** Records supplied follows **

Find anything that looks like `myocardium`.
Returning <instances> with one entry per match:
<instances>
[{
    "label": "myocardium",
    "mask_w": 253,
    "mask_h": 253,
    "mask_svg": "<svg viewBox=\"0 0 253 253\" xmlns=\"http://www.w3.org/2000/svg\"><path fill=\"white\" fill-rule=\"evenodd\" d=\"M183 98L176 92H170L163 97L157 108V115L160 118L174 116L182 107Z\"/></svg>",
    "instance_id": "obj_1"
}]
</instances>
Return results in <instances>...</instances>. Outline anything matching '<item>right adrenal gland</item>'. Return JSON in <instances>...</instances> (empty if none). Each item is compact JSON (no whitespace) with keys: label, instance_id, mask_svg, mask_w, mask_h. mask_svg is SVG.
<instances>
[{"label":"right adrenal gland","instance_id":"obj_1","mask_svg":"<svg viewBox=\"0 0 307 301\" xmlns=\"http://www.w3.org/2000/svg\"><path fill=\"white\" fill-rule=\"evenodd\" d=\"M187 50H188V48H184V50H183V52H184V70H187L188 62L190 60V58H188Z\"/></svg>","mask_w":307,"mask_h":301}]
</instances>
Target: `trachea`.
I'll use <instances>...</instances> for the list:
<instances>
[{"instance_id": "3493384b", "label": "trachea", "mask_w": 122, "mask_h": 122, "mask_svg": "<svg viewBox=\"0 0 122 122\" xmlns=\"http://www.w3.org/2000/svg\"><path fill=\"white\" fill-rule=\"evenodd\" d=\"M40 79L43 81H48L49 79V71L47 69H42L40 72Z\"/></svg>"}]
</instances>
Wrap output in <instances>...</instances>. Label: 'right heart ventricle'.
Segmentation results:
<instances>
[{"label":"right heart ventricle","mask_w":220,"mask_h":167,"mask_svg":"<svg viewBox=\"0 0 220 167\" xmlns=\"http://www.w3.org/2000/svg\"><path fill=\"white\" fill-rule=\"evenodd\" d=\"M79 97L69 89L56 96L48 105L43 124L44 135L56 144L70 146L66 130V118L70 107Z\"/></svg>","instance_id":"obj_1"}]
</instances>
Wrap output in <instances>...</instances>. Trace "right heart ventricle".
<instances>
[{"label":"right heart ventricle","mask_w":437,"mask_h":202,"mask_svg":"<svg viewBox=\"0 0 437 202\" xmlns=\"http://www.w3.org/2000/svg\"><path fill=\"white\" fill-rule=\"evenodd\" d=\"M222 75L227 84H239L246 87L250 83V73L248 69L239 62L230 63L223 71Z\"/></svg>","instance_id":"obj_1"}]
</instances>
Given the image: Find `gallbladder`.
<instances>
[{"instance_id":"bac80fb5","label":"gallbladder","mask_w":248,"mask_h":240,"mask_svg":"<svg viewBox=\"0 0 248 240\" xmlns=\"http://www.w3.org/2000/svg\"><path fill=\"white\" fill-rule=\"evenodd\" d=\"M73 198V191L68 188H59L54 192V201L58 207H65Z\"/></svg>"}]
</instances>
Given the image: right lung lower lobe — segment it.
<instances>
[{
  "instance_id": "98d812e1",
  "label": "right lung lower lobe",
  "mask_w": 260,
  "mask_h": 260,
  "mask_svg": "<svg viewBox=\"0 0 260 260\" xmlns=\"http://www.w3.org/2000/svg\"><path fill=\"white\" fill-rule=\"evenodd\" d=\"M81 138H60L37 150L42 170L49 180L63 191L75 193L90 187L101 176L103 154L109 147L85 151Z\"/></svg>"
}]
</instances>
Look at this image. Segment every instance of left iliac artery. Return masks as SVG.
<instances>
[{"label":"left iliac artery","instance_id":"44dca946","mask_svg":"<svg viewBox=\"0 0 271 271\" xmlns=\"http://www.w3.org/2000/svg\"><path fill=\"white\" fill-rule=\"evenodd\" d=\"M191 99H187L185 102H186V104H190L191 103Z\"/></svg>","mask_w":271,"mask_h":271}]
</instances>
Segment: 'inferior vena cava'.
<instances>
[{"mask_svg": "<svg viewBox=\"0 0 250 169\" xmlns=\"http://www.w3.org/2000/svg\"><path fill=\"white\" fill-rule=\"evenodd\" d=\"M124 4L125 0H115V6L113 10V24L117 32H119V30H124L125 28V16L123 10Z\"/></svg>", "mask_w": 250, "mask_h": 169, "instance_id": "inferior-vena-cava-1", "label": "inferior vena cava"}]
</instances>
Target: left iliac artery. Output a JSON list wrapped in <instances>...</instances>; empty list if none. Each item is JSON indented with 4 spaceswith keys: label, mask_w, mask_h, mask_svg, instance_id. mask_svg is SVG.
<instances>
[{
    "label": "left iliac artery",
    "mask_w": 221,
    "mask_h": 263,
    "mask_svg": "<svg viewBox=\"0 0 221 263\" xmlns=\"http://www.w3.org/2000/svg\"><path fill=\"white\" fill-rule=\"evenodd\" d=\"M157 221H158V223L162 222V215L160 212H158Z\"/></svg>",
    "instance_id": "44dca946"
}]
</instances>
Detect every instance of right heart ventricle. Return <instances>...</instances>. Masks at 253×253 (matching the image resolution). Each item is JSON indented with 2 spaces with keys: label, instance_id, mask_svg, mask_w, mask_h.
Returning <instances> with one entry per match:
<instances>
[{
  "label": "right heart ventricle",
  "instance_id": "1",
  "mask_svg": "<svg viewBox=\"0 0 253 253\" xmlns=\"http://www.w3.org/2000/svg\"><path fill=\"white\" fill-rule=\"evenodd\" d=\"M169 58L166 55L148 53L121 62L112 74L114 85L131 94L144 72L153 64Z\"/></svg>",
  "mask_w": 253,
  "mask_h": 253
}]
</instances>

** End of Records supplied **

Your task is to restate, word for word, each line from the one that includes "Detect every instance" to the end of the records, with both ends included and nothing else.

§ **Your response**
Detect every instance of right heart ventricle. Return <instances>...</instances>. Masks at 253×253 (matching the image resolution). Each item is JSON indented with 2 spaces with keys: label, instance_id, mask_svg, mask_w, mask_h.
Returning <instances> with one entry per match:
<instances>
[{
  "label": "right heart ventricle",
  "instance_id": "1",
  "mask_svg": "<svg viewBox=\"0 0 253 253\" xmlns=\"http://www.w3.org/2000/svg\"><path fill=\"white\" fill-rule=\"evenodd\" d=\"M169 58L166 55L148 53L121 62L112 74L114 85L131 94L144 72L153 64Z\"/></svg>",
  "mask_w": 253,
  "mask_h": 253
}]
</instances>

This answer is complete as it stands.